OLYMPIA – The state could have new ways to crack down on some of Spokane’s biggest crime problems like car theft and repeat burglars, as well as take early aim at the “knockout” assault fad through a trio of bills considered by a Senate panel Wednesday.

At times, the Senate Law and Justice Committee hearing seemed to come straight from the Spokane police blotter, with bills sponsored by Chairman Mike Padden, R-Spokane Valley, and endorsed by Spokane law enforcement officials to fight local problems.

One bill would make it a crime to possess “shaved” keys, or those that have been altered so they fit multiple locks on doors or car ignitions. Spokane has substantial problems with auto theft, and just having shaved keys should be grounds for arrest, Spokane County Sheriff Ozzie Knezovich said.

Another bill would require people convicted of more than nine counts of burglary or other major property crimes to serve mandatory sentences without qualifying for early release programs. Spokane County Deputy Prosecutor Larry Haskell said he has some burglars with 30 or more convictions who are “eating up the community resources and the judicial resources.”

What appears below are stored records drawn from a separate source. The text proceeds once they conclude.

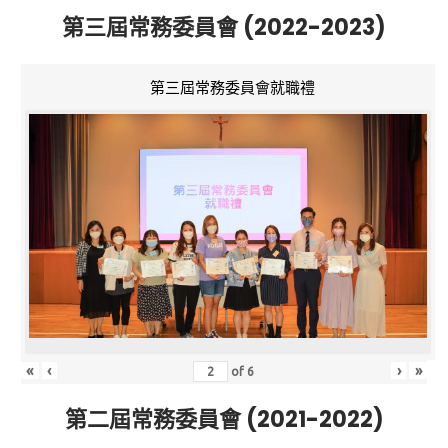
第三屆常務委員會 (2022-2023)
第三屆常務委員會就職禮
«
‹
›
»
of
6
第二屆常務委員會 (2021-2022)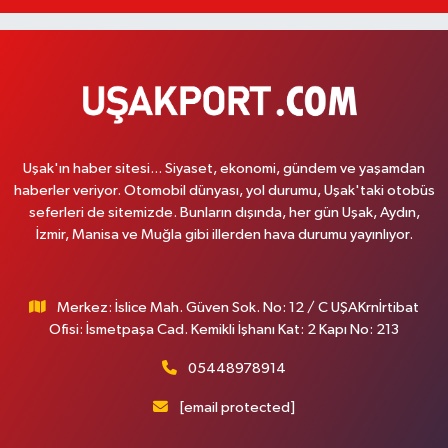
Uşak'ın haber sitesi... Siyaset, ekonomi, gündem ve yaşamdan
haberler veriyor. Otomobil dünyası, yol durumu, Uşak'taki otobüs
seferleri de sitemizde. Bunların dışında, her gün Uşak, Aydın,
İzmir, Manisa ve Muğla gibi illerden hava durumu yayınlıyor.
Merkez: İslice Mah. Güven Sok. No: 12 / C UŞAKrnİrtibat
Ofisi: İsmetpaşa Cad. Kemikli İşhanı Kat: 2 Kapı No: 213
05448978914
[email protected]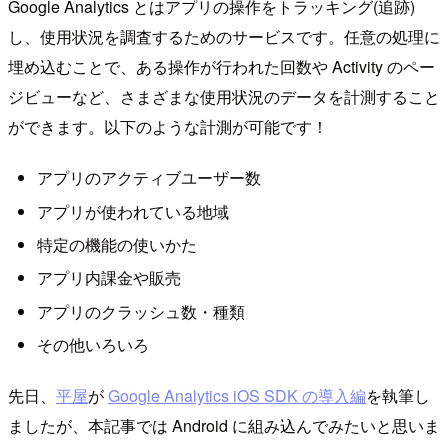
Google Analytics とはアプリの操作をトラッキング(追跡)
し、使用状況を調査するためのサービスです。任意の処理に
埋め込むことで、ある操作が行われた回数や Activity のペー
ジビューなど、さまざまな使用状況のデータを計測すること
ができます。以下のような計測が可能です！
アプリのアクティブユーザー数
アプリが使われている地域
特定の機能の使いかた
アプリ内課金や販売
アプリのクラッシュ数・種類
その他いろいろ
先日、
平屋
が
Google Analytics iOS SDK の導入編
を執筆し
ましたが、本記事では Android に組み込んでみたいと思いま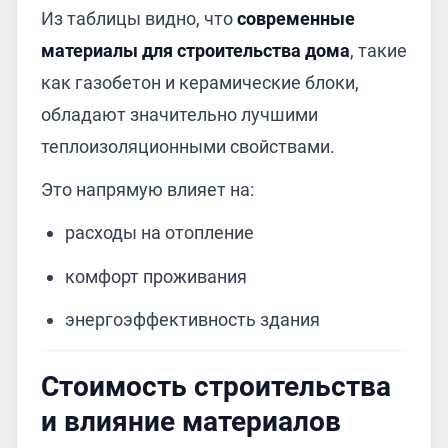
Из таблицы видно, что
современные
материалы для строительства дома
, такие
как газобетон и керамические блоки,
обладают значительно лучшими
теплоизоляционными свойствами.
Это напрямую влияет на:
расходы на отопление
комфорт проживания
энергоэффективность здания
Стоимость строительства
и влияние материалов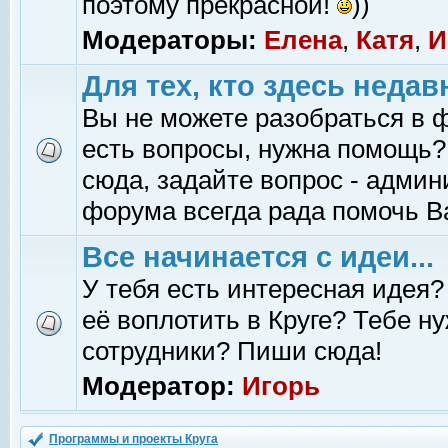
поэтому прекрасной!
))
Модераторы:
Елена
,
Катя
,
И
Для тех, кто здесь недав
Вы не можете разобраться в 
есть вопросы, нужна помощь?
сюда, задайте вопрос - адми
форума всегда рада помочь В
Все начинается с идеи...
У тебя есть интересная идея?
её воплотить в Круге? Тебе н
сотрудники? Пиши сюда!
Модератор:
Игорь
Программы и проекты Круга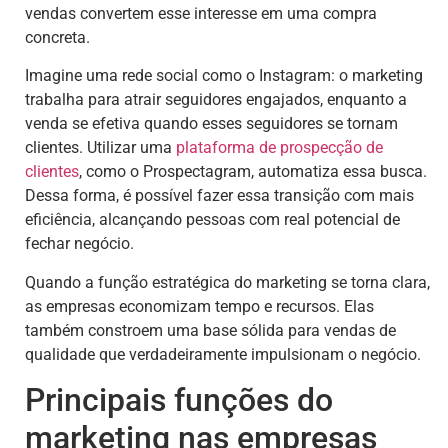
vendas convertem esse interesse em uma compra
concreta.
Imagine uma rede social como o Instagram: o marketing
trabalha para atrair seguidores engajados, enquanto a
venda se efetiva quando esses seguidores se tornam
clientes. Utilizar uma
plataforma de
prospecção de
clientes
, como o Prospectagram, automatiza essa busca.
Dessa forma, é possível fazer essa transição com mais
eficiência, alcançando pessoas com real potencial de
fechar negócio.
Quando a função estratégica do marketing se torna clara,
as empresas economizam tempo e recursos. Elas
também constroem uma base sólida para vendas de
qualidade que verdadeiramente impulsionam o negócio.
Principais funções do
marketing nas empresas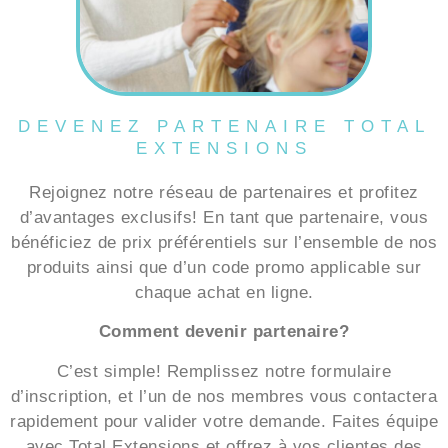
DEVENEZ PARTENAIRE TOTAL
EXTENSIONS
Rejoignez notre réseau de partenaires et profitez
d’avantages exclusifs! En tant que partenaire, vous
bénéficiez de prix préférentiels sur l’ensemble de nos
produits ainsi que d’un code promo applicable sur
chaque achat en ligne.
Comment devenir partenaire?
C’est simple! Remplissez notre formulaire
d’inscription, et l’un de nos membres vous contactera
rapidement pour valider votre demande. Faites équipe
avec Total Extensions et offrez à vos clientes des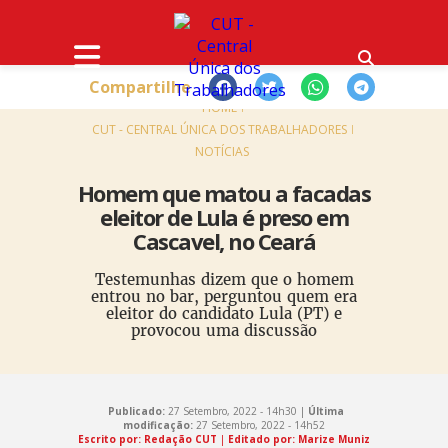
Compartilhe
HOME
CUT - CENTRAL ÚNICA DOS TRABALHADORES
NOTÍCIAS
Homem que matou a facadas
eleitor de Lula é preso em
Cascavel, no Ceará
Testemunhas dizem que o homem
entrou no bar, perguntou quem era
eleitor do candidato Lula (PT) e
provocou uma discussão
Publicado:
27 Setembro, 2022 - 14h30 |
Última
modificação:
27 Setembro, 2022 - 14h52
Escrito por: Redação CUT
|
Editado por: Marize Muniz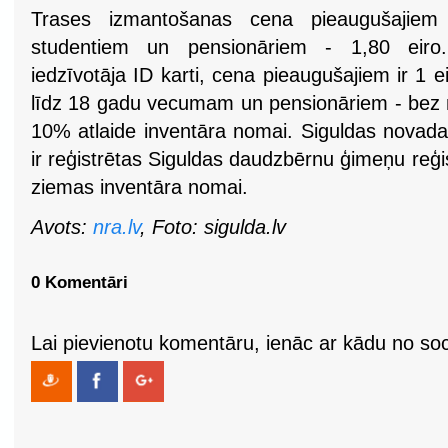
Trases izmantošanas cena pieaugušajiem 
studentiem un pensionāriem - 1,80 eiro
iedzīvotāja ID karti, cena pieaugušajiem ir 1 e
līdz 18 gadu vecumam un pensionāriem - bez m
10% atlaide inventāra nomai. Siguldas nova
ir reģistrētas Siguldas daudzbērnu ģimeņu reģis
ziemas inventāra nomai.
Avots:
nra.lv
, Foto: sigulda.lv
0 Komentāri
Lai pievienotu komentāru, ienāc ar kādu no soci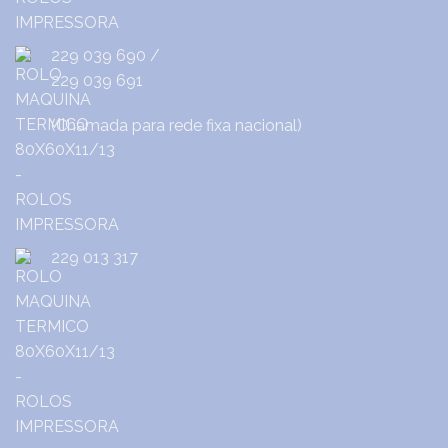
229 039 690
/
229 039 691
(Chamada para rede fixa nacional)
229 013 317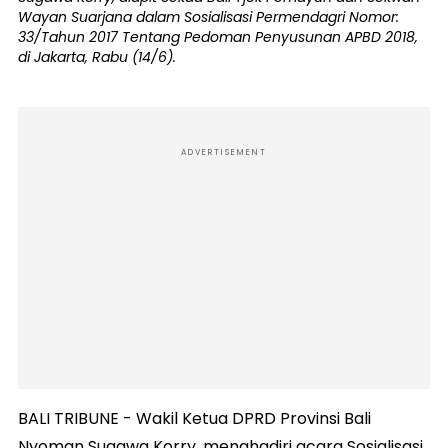
Wayan Suarjana dalam Sosialisasi Permendagri Nomor:
33/Tahun 2017 Tentang Pedoman Penyusunan APBD 2018,
di Jakarta, Rabu (14/6).
ADVERTISEMENT
BALI TRIBUNE - Wakil Ketua DPRD Provinsi Bali
Nyoman Sugawa Korry, menghadiri acara Sosialisasi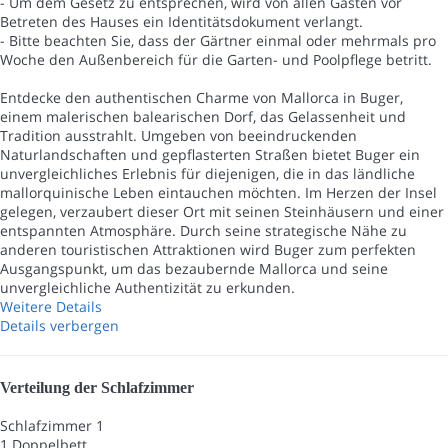
- Um dem Gesetz zu entsprechen, wird von allen Gästen vor
Betreten des Hauses ein Identitätsdokument verlangt.
- Bitte beachten Sie, dass der Gärtner einmal oder mehrmals pro
Woche den Außenbereich für die Garten- und Poolpflege betritt.
Entdecke den authentischen Charme von Mallorca in Buger,
einem malerischen balearischen Dorf, das Gelassenheit und
Tradition ausstrahlt. Umgeben von beeindruckenden
Naturlandschaften und gepflasterten Straßen bietet Buger ein
unvergleichliches Erlebnis für diejenigen, die in das ländliche
mallorquinische Leben eintauchen möchten. Im Herzen der Insel
gelegen, verzaubert dieser Ort mit seinen Steinhäusern und einer
entspannten Atmosphäre. Durch seine strategische Nähe zu
anderen touristischen Attraktionen wird Buger zum perfekten
Ausgangspunkt, um das bezaubernde Mallorca und seine
unvergleichliche Authentizität zu erkunden.
Weitere Details
Details verbergen
Verteilung der Schlafzimmer
Schlafzimmer 1
1 Doppelbett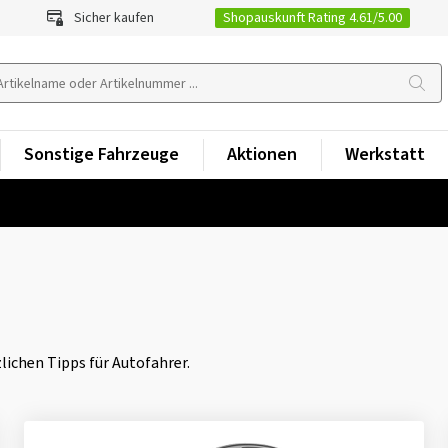
Shopauskunft Rating 4.61/5.00
Sicher kaufen
Sonstige Fahrzeuge
Aktionen
Werkstatt
lichen Tipps für Autofahrer.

Knezovich said property crimes are increasing in Spokane, and he has a list of repeat offenders who don’t do what he called significant time. “As soon as they’re arrested, these crimes go down.”

A third bill would make random assault a felony rather than a gross misdemeanor. The bill is in response to the so-called knockout game, in which a group of people, usually young adults, try to knock out an unsuspecting stranger on a sidewalk, sometimes posting a video of the attack on the Internet. A November attack on a man in Spokane Valley is suspected of being a knockout-game assault, although Haskell said the investigation of that case is still pending.

If true, that would be the only known case of a knockout assault in Washington. Haskell said the activity is spreading around the country, and the state could get in front of the trend. Victims are often elderly people or minorities, Padden said.

Sen. Adam Kline, D-Seattle, said he questioned making that crime more serious under the law than an assault stemming from a grudge between two people who know each other. “Maybe it’s a fad game that’s going to play itself out,” he said, and the Legislature might not need to change statutes for it.

The panel deferred action on all three proposals.